Problem statement: Retype, exactly as they appear below, the lines between the line holding "Promotional" and the line holding "HALLOWEEN - WHERES MY CANDY CANE?", both ends included.
>>>>>
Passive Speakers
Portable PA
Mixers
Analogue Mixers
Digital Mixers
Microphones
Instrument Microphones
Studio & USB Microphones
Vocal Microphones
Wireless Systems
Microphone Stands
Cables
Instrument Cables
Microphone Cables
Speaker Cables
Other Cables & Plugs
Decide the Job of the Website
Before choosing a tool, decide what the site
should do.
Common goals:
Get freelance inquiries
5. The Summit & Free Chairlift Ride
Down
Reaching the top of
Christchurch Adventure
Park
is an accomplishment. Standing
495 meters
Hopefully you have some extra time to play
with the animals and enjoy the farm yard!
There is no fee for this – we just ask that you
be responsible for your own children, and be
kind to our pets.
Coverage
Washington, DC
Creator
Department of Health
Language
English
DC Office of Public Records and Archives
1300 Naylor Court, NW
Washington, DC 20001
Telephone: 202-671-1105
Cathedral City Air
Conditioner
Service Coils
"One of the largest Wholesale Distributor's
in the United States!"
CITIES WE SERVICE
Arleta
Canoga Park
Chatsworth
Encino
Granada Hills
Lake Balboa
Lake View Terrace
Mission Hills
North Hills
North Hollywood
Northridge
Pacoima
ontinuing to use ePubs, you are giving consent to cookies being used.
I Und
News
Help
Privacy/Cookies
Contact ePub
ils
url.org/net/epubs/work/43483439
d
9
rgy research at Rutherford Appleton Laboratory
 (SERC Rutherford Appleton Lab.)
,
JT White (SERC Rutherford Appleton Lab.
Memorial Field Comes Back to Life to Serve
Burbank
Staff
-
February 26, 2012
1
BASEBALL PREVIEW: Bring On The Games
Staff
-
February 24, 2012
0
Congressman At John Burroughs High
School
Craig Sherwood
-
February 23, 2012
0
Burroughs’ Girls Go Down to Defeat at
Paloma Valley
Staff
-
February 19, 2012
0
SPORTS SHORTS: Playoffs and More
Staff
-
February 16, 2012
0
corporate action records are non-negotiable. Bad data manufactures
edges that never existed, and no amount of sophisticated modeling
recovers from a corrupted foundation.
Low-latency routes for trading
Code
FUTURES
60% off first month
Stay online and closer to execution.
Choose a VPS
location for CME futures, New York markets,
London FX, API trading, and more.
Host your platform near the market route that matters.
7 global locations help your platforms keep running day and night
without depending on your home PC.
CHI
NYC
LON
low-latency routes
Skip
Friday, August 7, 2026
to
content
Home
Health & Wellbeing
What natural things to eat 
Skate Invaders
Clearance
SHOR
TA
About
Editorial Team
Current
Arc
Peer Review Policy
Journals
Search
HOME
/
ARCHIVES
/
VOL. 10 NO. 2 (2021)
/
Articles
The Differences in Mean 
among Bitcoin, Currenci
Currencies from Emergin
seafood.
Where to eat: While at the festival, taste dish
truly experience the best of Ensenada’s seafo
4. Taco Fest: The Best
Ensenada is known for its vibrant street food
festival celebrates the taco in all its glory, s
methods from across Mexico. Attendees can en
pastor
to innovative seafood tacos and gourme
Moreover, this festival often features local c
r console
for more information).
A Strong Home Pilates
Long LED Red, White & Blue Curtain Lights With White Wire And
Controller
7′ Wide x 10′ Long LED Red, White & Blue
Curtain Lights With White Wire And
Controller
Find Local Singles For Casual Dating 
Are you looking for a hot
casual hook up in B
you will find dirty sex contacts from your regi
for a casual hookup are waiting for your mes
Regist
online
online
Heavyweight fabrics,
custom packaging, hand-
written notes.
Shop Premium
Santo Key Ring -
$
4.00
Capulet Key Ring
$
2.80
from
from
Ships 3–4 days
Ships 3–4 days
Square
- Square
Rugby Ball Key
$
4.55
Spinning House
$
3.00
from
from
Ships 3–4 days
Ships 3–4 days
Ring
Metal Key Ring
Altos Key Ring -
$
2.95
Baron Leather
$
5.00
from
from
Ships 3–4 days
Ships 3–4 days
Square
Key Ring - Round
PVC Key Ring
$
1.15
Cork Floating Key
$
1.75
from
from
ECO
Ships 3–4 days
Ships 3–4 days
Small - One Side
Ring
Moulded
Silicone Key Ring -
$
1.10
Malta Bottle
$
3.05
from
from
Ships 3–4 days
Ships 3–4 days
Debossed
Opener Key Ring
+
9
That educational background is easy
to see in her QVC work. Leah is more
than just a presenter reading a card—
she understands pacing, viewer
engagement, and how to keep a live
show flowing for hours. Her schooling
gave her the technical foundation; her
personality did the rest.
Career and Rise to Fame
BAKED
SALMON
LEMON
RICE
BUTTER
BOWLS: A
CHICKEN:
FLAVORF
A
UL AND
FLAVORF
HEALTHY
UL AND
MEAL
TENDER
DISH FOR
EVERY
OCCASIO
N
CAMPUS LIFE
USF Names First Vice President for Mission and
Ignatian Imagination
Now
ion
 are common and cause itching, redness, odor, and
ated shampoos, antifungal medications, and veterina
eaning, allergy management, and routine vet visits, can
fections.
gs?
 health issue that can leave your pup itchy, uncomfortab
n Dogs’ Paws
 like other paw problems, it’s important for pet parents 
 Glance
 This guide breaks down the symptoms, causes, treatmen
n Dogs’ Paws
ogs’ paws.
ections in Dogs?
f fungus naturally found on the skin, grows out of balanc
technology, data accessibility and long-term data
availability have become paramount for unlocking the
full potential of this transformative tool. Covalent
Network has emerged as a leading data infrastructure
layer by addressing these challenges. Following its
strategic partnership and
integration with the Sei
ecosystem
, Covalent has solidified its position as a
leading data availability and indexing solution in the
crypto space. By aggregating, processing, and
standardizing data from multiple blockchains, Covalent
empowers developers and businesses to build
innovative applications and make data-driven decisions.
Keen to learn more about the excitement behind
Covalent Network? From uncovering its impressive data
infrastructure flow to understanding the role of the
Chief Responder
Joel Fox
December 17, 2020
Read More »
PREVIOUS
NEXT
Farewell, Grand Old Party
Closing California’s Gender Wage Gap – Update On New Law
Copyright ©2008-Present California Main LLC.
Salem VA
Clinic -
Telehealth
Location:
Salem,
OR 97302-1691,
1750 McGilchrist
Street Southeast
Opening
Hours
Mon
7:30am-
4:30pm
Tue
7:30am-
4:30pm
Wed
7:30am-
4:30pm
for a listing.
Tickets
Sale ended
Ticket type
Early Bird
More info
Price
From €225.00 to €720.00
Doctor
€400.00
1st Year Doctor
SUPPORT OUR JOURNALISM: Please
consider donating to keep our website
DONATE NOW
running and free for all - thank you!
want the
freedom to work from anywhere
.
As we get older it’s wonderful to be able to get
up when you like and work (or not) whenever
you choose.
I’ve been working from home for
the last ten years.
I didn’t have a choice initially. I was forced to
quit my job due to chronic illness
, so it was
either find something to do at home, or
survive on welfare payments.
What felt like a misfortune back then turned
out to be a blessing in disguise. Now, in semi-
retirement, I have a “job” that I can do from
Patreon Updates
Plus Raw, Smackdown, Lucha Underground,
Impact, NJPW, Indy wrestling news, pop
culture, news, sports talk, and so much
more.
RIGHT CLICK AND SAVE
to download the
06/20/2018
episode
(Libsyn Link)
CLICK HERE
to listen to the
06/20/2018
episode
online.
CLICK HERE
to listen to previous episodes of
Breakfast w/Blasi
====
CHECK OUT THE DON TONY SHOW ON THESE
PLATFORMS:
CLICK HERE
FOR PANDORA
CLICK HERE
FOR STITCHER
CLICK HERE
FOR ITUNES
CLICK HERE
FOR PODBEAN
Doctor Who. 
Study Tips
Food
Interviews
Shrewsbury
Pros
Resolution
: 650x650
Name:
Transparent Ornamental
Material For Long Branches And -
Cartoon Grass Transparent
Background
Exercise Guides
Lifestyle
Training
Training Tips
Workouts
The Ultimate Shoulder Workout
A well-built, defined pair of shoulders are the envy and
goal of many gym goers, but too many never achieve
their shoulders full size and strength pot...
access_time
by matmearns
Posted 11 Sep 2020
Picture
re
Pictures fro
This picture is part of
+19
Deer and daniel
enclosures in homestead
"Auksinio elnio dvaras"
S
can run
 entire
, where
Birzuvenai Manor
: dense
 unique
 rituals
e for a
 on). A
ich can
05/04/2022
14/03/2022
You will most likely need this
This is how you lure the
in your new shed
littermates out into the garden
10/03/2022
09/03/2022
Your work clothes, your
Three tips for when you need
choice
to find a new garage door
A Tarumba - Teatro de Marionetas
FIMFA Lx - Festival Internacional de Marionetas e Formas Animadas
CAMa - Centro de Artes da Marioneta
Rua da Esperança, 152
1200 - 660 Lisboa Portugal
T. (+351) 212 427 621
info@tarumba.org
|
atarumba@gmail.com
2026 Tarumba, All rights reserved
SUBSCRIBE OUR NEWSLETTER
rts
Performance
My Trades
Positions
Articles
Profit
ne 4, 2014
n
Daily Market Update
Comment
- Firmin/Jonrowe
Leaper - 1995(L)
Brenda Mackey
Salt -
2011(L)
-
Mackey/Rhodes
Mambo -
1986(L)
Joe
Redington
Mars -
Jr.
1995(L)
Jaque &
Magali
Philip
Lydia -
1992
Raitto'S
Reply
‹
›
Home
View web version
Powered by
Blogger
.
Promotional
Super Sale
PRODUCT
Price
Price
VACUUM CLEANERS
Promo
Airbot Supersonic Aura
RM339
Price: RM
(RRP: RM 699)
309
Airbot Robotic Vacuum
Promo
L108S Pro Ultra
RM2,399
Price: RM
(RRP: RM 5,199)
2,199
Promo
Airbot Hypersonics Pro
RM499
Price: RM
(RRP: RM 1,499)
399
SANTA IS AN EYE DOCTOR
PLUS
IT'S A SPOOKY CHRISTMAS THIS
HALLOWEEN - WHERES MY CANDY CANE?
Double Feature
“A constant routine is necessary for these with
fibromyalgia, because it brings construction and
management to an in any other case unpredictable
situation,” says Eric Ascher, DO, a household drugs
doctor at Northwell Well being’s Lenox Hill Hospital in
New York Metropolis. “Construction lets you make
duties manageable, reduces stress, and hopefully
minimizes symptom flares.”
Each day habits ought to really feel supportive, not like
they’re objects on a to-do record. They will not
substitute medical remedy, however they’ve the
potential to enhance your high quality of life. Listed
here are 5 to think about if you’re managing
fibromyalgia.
<<<<<
Output of the task:
Promotional
Super Sale
PRODUCT
Price
Price
VACUUM CLEANERS
Promo
Airbot Supersonic Aura
RM339
Price: RM
(RRP: RM 699)
309
Airbot Robotic Vacuum
Promo
L108S Pro Ultra
RM2,399
Price: RM
(RRP: RM 5,199)
2,199
Promo
Airbot Hypersonics Pro
RM499
Price: RM
(RRP: RM 1,499)
399
SANTA IS AN EYE DOCTOR
PLUS
IT'S A SPOOKY CHRISTMAS THIS
HALLOWEEN - WHERES MY CANDY CANE?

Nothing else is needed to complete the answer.